**Required work:**
Pick out all lines in the listing holding the string "Verlorenwasser" and copy them.

**Source information:**
▶

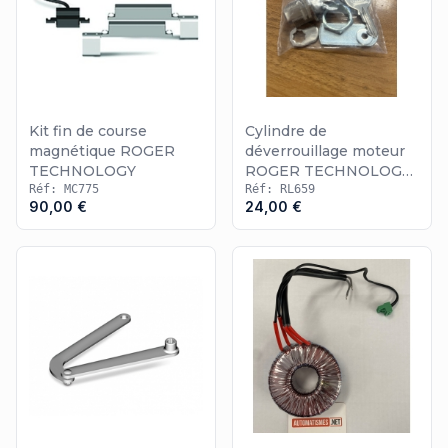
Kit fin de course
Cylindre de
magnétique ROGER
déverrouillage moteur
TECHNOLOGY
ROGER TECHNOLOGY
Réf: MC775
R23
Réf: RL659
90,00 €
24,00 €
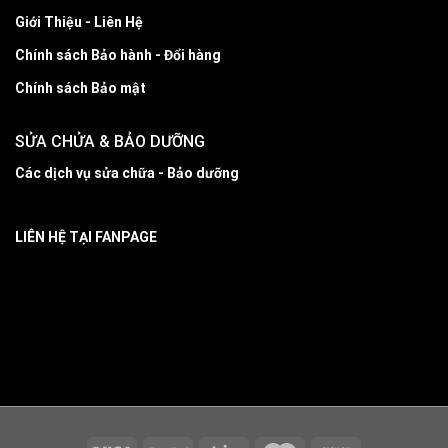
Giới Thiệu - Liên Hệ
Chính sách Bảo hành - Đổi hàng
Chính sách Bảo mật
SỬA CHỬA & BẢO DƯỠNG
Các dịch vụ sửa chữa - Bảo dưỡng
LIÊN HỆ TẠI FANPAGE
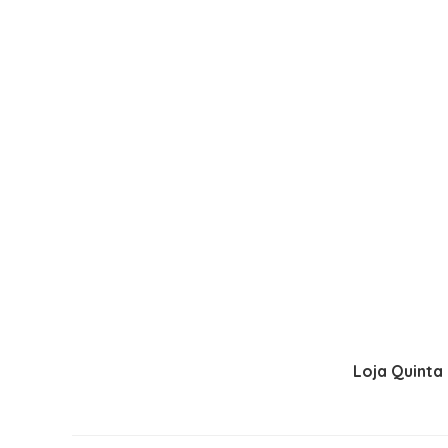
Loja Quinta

◀
▶

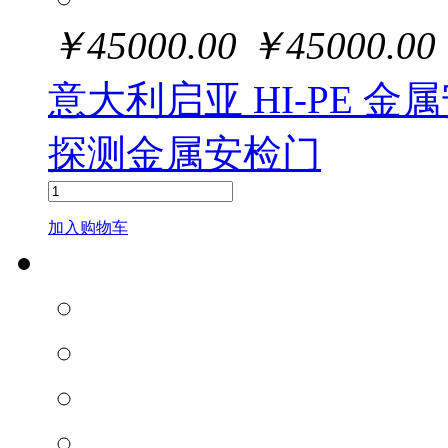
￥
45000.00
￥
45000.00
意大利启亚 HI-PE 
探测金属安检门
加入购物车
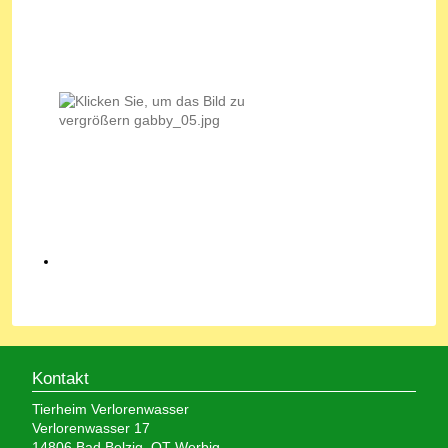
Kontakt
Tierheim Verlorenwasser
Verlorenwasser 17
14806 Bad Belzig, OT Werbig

◀

**Result for this task:**
Tierheim Verlorenwasser
Verlorenwasser 17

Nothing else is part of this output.